Over the last 10 years, if you talked to people who called themselves green, many of them didn't seem all that interested in the big bad world of politics. There was a lot of emphasis on single issues, and each of these single issues was often taken down to lifestyle choices. If you were worried about climate change, you should be insulating your loft. If you were worried about water pollution, you shouldn't be flushing away your tampons.
For a while in the Nineties, I worked in my spare time with a well-meaning women's environmental organisation. For all its wonderful intentions, its concrete achievements were mainly along the lines of getting more women to buy reusable nappies and sanitary towels. This seemed to be the goal of so many green groups at that time: to change the lifestyles of a few individuals.
Green believers had a good handle on things that you could do day by day on a personal basis, from wearing unbleached cotton to buying cosmetics that weren't tested on animals. A typical Nineties family who bought into environmental awareness could see their commitment as a series of good deeds. They could push a dozen bottles into a bottle bank, they could buy a pound of fairtrade coffee, then if they were really committed they could put their potato peelings on their compost heap and go on a yoga holiday in Oxfordshire instead of a villa break in Tuscany. Keeping faith with the environmental movement has often been seen as simply making a series of personal choices in one's shopping, eating and travelling habits.

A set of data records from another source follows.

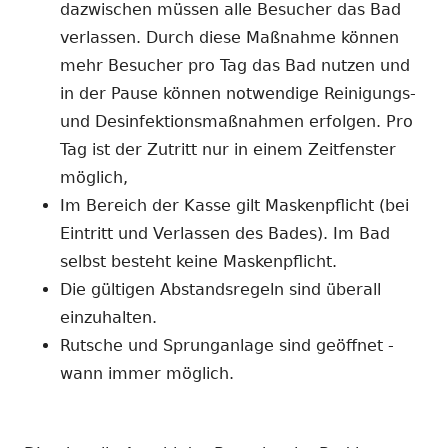
dazwischen müssen alle Besucher das Bad
verlassen. Durch diese Maßnahme können
mehr Besucher pro Tag das Bad nutzen und
in der Pause können notwendige Reinigungs-
und Desinfektionsmaßnahmen erfolgen. Pro
Tag ist der Zutritt nur in einem Zeitfenster
möglich,
Im Bereich der Kasse gilt Maskenpflicht (bei
Eintritt und Verlassen des Bades). Im Bad
selbst besteht keine Maskenpflicht.
Die gültigen Abstandsregeln sind überall
einzuhalten.
Rutsche und Sprunganlage sind geöffnet -
wann immer möglich.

Indeed, more than one newspaper, to tie in with the World Summit on sustainable development, has recently offered readers tips on "50 ways you can save our planet". These have included using an electric razor instead of disposable ones, buying chocolates from "proper chocolate stores", so that they are not individually wrapped, and wrapping up Christmas presents in fabric.
At least these choices allow people to make a difference, however small, and give them a feeling of power. But how real is that sense of power? For a start, however green you like to think you are, it is only a matter of time before one good deed is going to be drowned out by a bad one. This newspaper's recent analysis of the environmental damage caused by a quiet night in is proof enough of that. Most of us are not just too lazy and selfish, but also too unsure of whether the outcomes will make a jot of difference, to do a tenth of the things that we are enjoined to do.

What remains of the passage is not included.